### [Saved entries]
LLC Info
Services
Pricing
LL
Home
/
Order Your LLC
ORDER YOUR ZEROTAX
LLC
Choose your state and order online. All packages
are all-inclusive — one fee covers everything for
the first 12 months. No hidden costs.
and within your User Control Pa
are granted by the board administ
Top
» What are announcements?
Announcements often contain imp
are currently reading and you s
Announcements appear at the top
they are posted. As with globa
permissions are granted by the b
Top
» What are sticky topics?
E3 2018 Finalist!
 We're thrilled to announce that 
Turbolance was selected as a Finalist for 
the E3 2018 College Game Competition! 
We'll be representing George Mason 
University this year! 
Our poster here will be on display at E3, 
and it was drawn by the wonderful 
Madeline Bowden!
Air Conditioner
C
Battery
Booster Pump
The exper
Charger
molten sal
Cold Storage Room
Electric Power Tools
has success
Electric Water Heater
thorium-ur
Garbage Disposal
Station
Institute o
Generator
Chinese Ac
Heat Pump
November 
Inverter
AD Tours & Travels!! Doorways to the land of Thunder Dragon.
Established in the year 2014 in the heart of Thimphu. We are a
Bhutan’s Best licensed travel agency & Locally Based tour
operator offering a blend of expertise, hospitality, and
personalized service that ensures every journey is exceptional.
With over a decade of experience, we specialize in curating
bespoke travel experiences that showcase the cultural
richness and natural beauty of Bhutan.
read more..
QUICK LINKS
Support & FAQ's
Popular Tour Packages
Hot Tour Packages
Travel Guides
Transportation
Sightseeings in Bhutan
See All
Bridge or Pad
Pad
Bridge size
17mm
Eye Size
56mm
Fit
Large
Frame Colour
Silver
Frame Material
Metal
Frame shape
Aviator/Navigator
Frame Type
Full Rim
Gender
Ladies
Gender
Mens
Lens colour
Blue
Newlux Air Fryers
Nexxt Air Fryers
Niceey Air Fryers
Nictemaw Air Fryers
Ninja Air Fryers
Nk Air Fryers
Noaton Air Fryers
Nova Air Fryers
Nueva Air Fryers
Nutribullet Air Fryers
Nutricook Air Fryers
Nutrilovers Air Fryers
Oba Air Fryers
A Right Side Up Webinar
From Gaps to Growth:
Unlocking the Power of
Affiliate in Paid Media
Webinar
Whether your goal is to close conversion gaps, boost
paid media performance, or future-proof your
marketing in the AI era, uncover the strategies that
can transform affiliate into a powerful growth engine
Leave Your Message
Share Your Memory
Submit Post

### [How to complete this task]
Find "A Right Side Up Webinar" in the records. Copy its line and every line after it, exactly, through the last one.

### [Solved exercise]
A Right Side Up Webinar
From Gaps to Growth:
Unlocking the Power of
Affiliate in Paid Media
Webinar
Whether your goal is to close conversion gaps, boost
paid media performance, or future-proof your
marketing in the AI era, uncover the strategies that
can transform affiliate into a powerful growth engine
Leave Your Message
Share Your Memory
Submit Post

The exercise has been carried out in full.